The lobby of the Chama Grill was closed due to the coronavirus, so we walked through the drive-thru. When we got to the speaker where you put in orders, though, nothing happened. We figured that none of us were big enough to set off whatever alarm tells the workers inside that someone is ready to order, so then we walked around to the pick-up window. There was already a car in front of us being service, so we waited our turn. When the car pulled away, we walked up to the window and knocked on it to get someone's attention and put in our order.

Evenstar and Wi-fi wait in the drive-thru of the Chama Grill

We all felt a little silly walking through a drive-thru, but it seemed to work. I didn't feel entirely comfortable with the idea of sharing space with a road that was meant for vehicles to drive down. Even on road walks, there was typically a shoulder to walk on or a space that allowed me to step off the road when a car approached, but that wasn't really the case here. While putting in our order, a couple of vehicles did pull up behind us.

After putting in our orders, the worker at the window got us our drinks, then told us to go out to the booths out front and wait there. They'd bring our food out to us. And they had moved a few booths that had once been located inside the store outside for people to sit at.

It turned out that our motel was perhaps the last motel on earth without wi-fi available, which was kind of important for me, so I checked for wi-fi connections and saw one called the Chama Grill. I asked the girl at the window if there was a password for us to log into it, but she said they didn't have wi-fi. What's up with the Chama Grill connection, then? Apparently it's used by them for internal use. Maybe the ordering terminals are hooked up to the printers, or maybe to handle electronic payments or who-knows-what, but basically nobody knew the password if there even was one. So... no wi-fi.

We wandered over to the booths and took our seats, but annoyingly, a large SUV was idling next to them. It was already a hot day with the sun beating down on us and no shade to be found, but it was all the worse when we could feel the waves of heat coming out from the engine block. Why were they just idling there for no apparent reason? We all grumbled about that, annoyed at the noise and extra heat the vehicle was producing just a couple of feet away. Jerks.

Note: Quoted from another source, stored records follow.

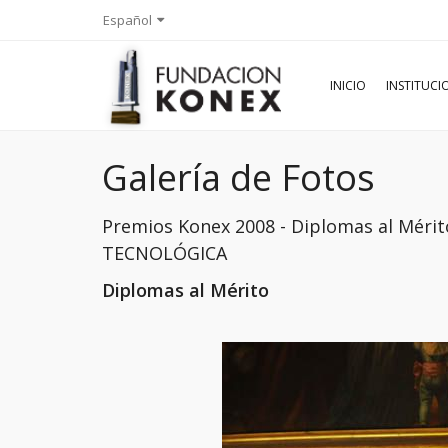
Español
INICIO
INSTITUC
Galería de Fotos
Premios Konex 2008 - Diplomas al Mérit
TECNOLÓGICA
Diplomas al Mérito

Wi-fi and Evenstar waiting for our food to arrive. The shadow across the table was cast by the idling SUV that annoyed us so badly. We could feel the heat coming off the engine block and it was stupidly loud for a vehicle that wasn't even moving.

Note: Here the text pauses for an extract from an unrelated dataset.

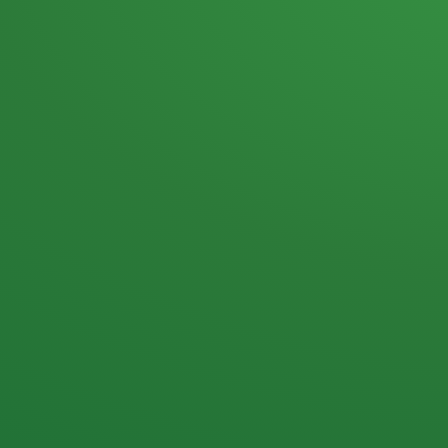
Heutiges Tagebuch
Haferflocken & Beeren
Naturjoghurt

Eventually we got our meals, which was delicious. That was about the only part of the experience that was good at the restaurant, though.

And that was basically the day for us. Other hikers trickled in throughout the day--including Goose who, according to my journal, we chatted for a good portion of the evening but I have no idea what it was about. It was the first time I had met Goose, though. I probably would have spent more time online doing work except the lack of a wi-fi connection was a bit problematic. I could do some stuff with the data connection on my phone, but it was of limited use. So I chatted a lot more with Wi-fi, Evenstar and Goose than I probably otherwise would have done during the evening if I had had a wi-fi connection. (I believe that I more than once joked why I couldn't just connect to Wi-fi with a wi-fi connection.)

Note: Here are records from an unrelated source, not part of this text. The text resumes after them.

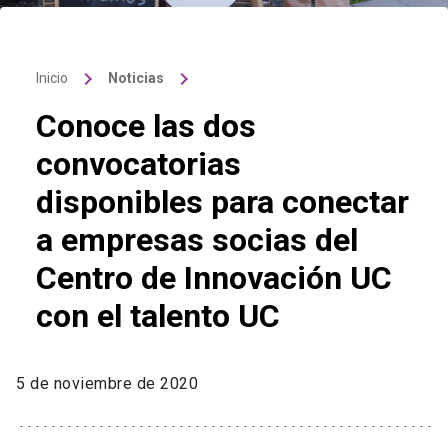
keyboard_arrow_right
keyboard_arrow_right
Inicio
Noticias
Conoce las dos
convocatorias
disponibles para conectar
a empresas socias del
Centro de Innovación UC
con el talento UC
5 de noviembre de 2020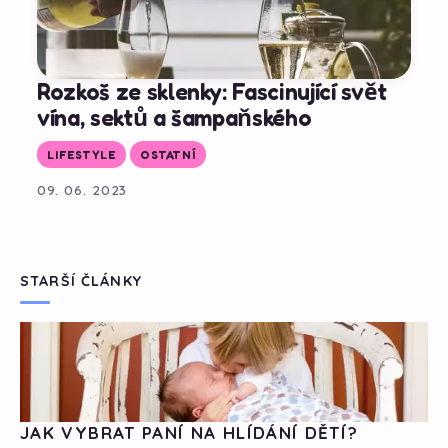
Rozkoš ze sklenky: Fascinující svět
vína, sektů a šampaňského
LIFESTYLE
OSTATNÍ
09. 06. 2023
STARŠÍ ČLÁNKY
JAK VYBRAT PANÍ NA HLÍDÁNÍ DĚTÍ?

And thus ended another day on the trail............

I wonder why one log is happy but the other is sad?

I pose at the state boundary. The sign just marks the boundary of a national forest, not the state line. The two just happen to overlap here. The license plates are the only sign to let us know we've reached a new state.


Lou Catozzi (PI Joe) said...

A rare Thursday ALW posting. I like it. Thnx! Chama is a neat little town, what with the steam train and all.

Evenstar said...

It really was too bad that the train didn't run on Mondays. It would have been nice to catch the train up to Cumbres Pass!